YOUR INSTRUCTIONS: From the listing below, count the lines where the string "Akademie" occurs. Give the number, with no other words.
____________________
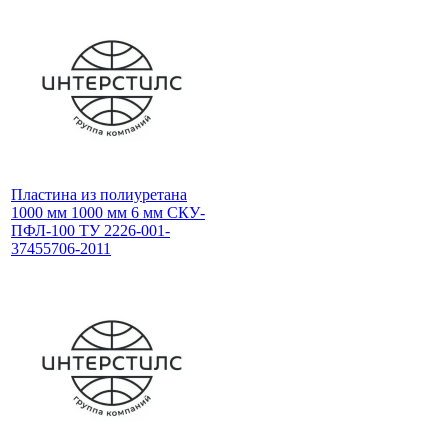
Пластина из полиуретана
1000 мм 1000 мм 6 мм СКУ-
ПФЛ-100 ТУ 2226-001-
37455706-2011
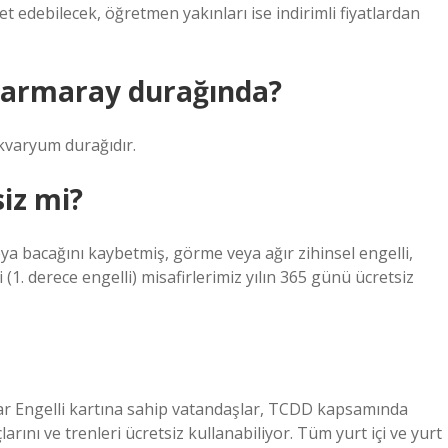
 edebilecek, öğretmen yakınları ise indirimli fiyatlardan
Marmaray durağında?
kvaryum durağıdır.
iz mi?
 bacağını kaybetmiş, görme veya ağır zihinsel engelli,
 (1. derece engelli) misafirlerimiz yılın 365 günü ücretsiz
tlar Engelli kartına sahip vatandaşlar, TCDD kapsamında
arını ve trenleri ücretsiz kullanabiliyor. Tüm yurt içi ve yurt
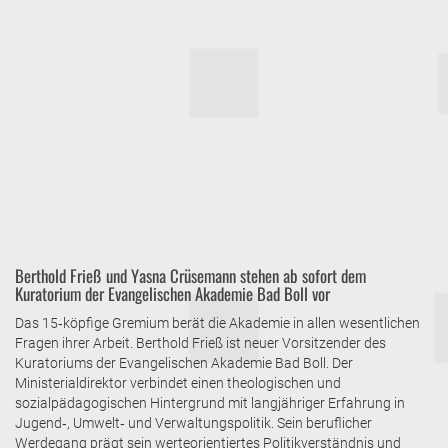
Berthold Frieß und Yasna Crüsemann stehen ab sofort dem
Kuratorium der Evangelischen Akademie Bad Boll vor
Das 15‑köpfige Gremium berät die Akademie in allen wesentlichen
Fragen ihrer Arbeit. Berthold Frieß ist neuer Vorsitzender des
Kuratoriums der Evangelischen Akademie Bad Boll. Der
Ministerialdirektor verbindet einen theologischen und
sozialpädagogischen Hintergrund mit langjähriger Erfahrung in
Jugend‑, Umwelt‑ und Verwaltungspolitik. Sein beruflicher
Werdegang prägt sein werteorientiertes Politikverständnis und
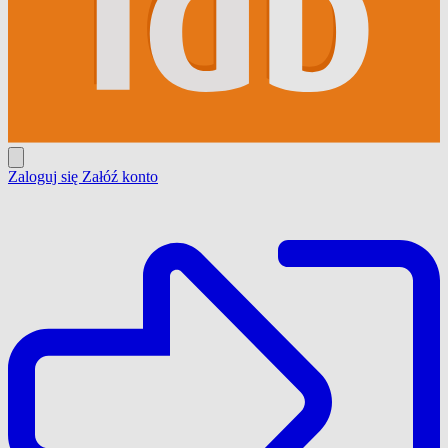
Zaloguj się
Załóź konto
____________________
ANSWER BOX: 3